▶ **WHAT THIS TASK INVOLVES**
How do the lines below between the ones holding "Imobiliárias Portugal" and "agências imobiliárias", inclusive, read? Give them again exactly, with no other lines.
Start of Block
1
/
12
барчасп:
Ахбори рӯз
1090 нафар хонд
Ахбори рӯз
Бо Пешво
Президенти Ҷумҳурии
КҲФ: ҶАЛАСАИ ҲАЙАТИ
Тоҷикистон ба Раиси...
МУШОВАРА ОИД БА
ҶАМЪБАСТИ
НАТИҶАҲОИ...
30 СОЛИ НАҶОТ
End of Block
Start of Block
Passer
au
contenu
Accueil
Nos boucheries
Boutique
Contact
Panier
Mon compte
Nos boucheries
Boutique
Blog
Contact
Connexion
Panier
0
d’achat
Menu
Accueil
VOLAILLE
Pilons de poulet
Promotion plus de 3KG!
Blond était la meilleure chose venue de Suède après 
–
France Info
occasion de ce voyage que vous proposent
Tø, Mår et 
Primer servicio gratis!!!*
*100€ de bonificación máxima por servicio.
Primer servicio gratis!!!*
End of Block
Start of Block
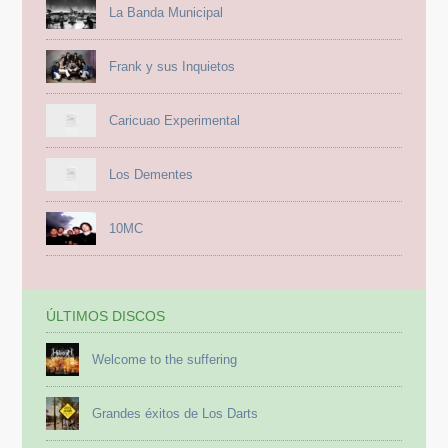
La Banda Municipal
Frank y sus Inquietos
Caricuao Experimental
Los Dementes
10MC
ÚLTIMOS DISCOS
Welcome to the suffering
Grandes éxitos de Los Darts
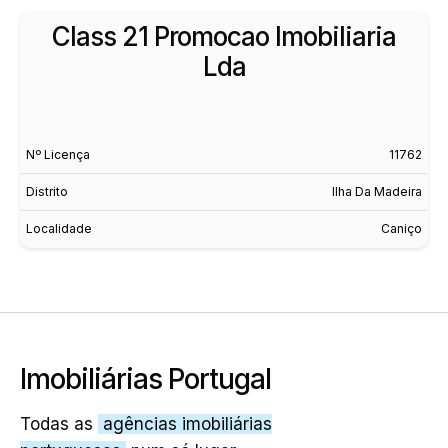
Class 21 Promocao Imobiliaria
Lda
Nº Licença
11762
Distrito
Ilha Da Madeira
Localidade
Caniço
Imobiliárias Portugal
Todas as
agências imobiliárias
End of Block
▶ **RESULT**
Imobiliárias Portugal
Todas as
agências imobiliárias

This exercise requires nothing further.